Konsep ini menggemakan gerakan 4B di Korea Selatan, yang sampai saat ini masih menganjurkan penolakan (biyenne), hubungan seksual (bisekoseu),pernikahan(bihun) dan melahirkan (Terbang keluar dari gunung). Ketertarikan terhadap gerakan ini melonjak setelah pemilu, dengan platform seperti TikTok dan X dibanjiri dengan tagar dan percakapan yang menganut konsep tersebut. Di Amerika Serikat, setidaknya menurut beberapa pengguna TikTok, daftar perilaku boikot berkembang pesat hingga mencakup kehadiran di gereja dan gaya hidup “tradisional” yang semakin disukai oleh pria muda.
Memasang label Mano Circle—istilah yang sering digunakan untuk menunjukkan kumpulan kefanatikan dan misogini di dunia maya—pada tokoh-tokoh seperti Rogen dan Feng tidak hanya menyesatkan, tapi juga salah. Orang-orang ini dikenal karena humornya yang tidak sopan, wawancara yang tidak biasa, dan dialog yang menggugah pikiran, bukan jingoisme. Anggapan bahwa penontonnya hanya laki-laki sama sekali tidak sesuai dengan kenyataan. Faktanya, podcast Joe Rogan memiliki salah satu pengikut terbesar di kalangan pendengar wanita di Amerika Serikat. Feng juga memiliki banyak penonton wanita.

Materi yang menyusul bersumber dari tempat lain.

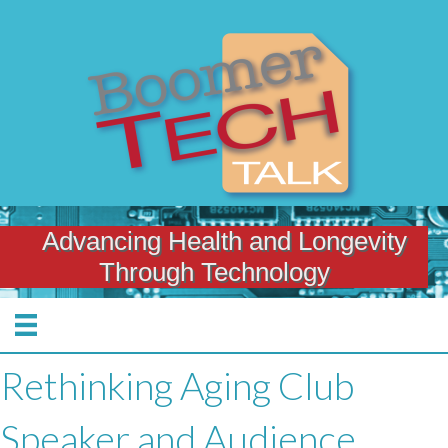
Advancing Health and Longevity
Through Technology
Rethinking Aging Club
Speaker and Audience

Demikian pula, bukan suatu kebetulan, lebih dari 4 dari 10 pemilih perempuan memilih Trump, dengan mayoritas perempuan kulit putih memberikan suara mereka untuk Trump. Statistik ini saja telah menghancurkan citra “oranye buruk” yang umumnya dicerca oleh perempuan. Bahkan mungkin ada yang mengatakan bahwa mengejutkan bahwa lebih banyak perempuan tidak memilih Trump, mengingat dangkalnya kampanye Kamala Harris – yang dipenuhi dengan basa-basi kosong dan kecakapan memainkan pertunjukan.
Polarisasi semakin dalam karena banyak perempuan berhaluan kiri menolak berkencan dengan laki-laki berhaluan kanan. Pada saat yang sama, semakin banyak laki-laki yang menganut nilai-nilai konservatif, menemukan kembali agama, dan mempertanyakan agenda feminis modern. Sebaliknya, perempuan semakin menjauh dari keyakinan agama. Penataan kembali ini menciptakan kesenjangan budaya yang ditandai dengan gesekan dan faksionalisme yang melampaui afiliasi politik dan menyentuh aspek kehidupan yang paling pribadi—pernikahan, keluarga, dan komunitas.
Suasana tersebut tidak serta merta membantu Trump terpilih. Saudara podcast Gen Z dan Gen X yang memimpin media alternatif telah melakukannya. Saat ini, perdebatan mengenai hak-hak reproduksi, peran gender, dan perubahan ekspektasi terhadap laki-laki dan perempuan di tempat kerja dan di rumah akan semakin meningkat—kecuali jika koalisi MAGA yang terdiri dari laki-laki dan perempuan muda mengambil tindakan untuk membawa rekan-rekan Amerika keluar dari krisis yang terpolarisasi. Gender perang yang merusak.